DESCRIPTION OF THE TASK: The word "VARTEG": say how many lines of the data below contain it, and give the number alone.

Extracted records:

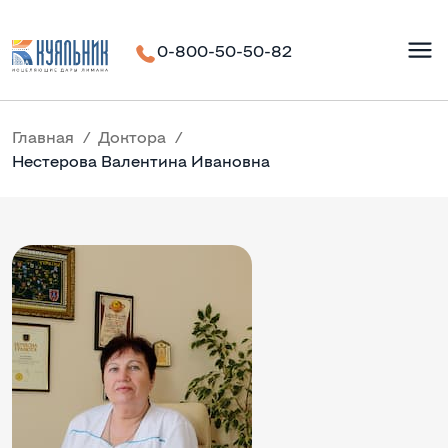
0-800-50-50-82
Главная
Доктора
Нестерова Валентина Ивановна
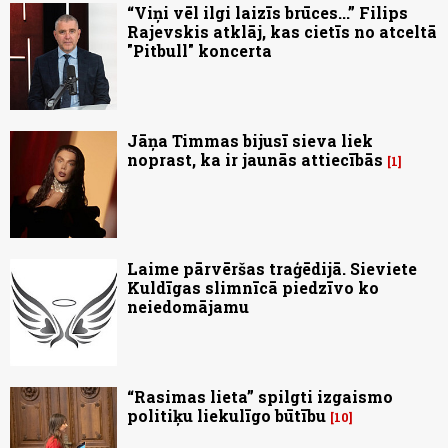
“Viņi vēl ilgi laizīs brūces...” Filips
Rajevskis atklāj, kas cietīs no atceltā
"Pitbull" koncerta
Jāņa Timmas bijusī sieva liek
noprast, ka ir jaunās attiecībās
1
Laime pārvēršas traģēdijā. Sieviete
Kuldīgas slimnīcā piedzīvo ko
neiedomājamu
“Rasimas lieta” spilgti izgaismo
politiķu liekulīgo būtību
10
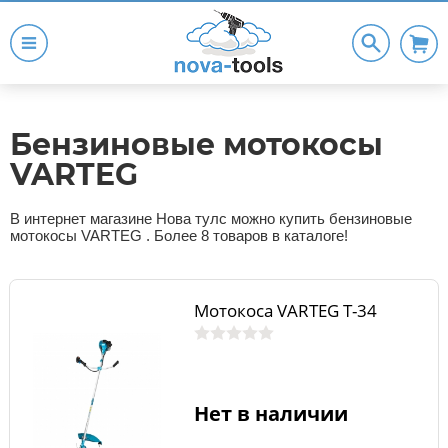
Бензиновые мотокосы
VARTEG
В интернет магазине Нова тулс можно купить бензиновые
мотокосы VARTEG . Более 8 товаров в каталоге!
Мотокоса VARTEG T-34
Нет в наличии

WRITTEN ANSWER: 3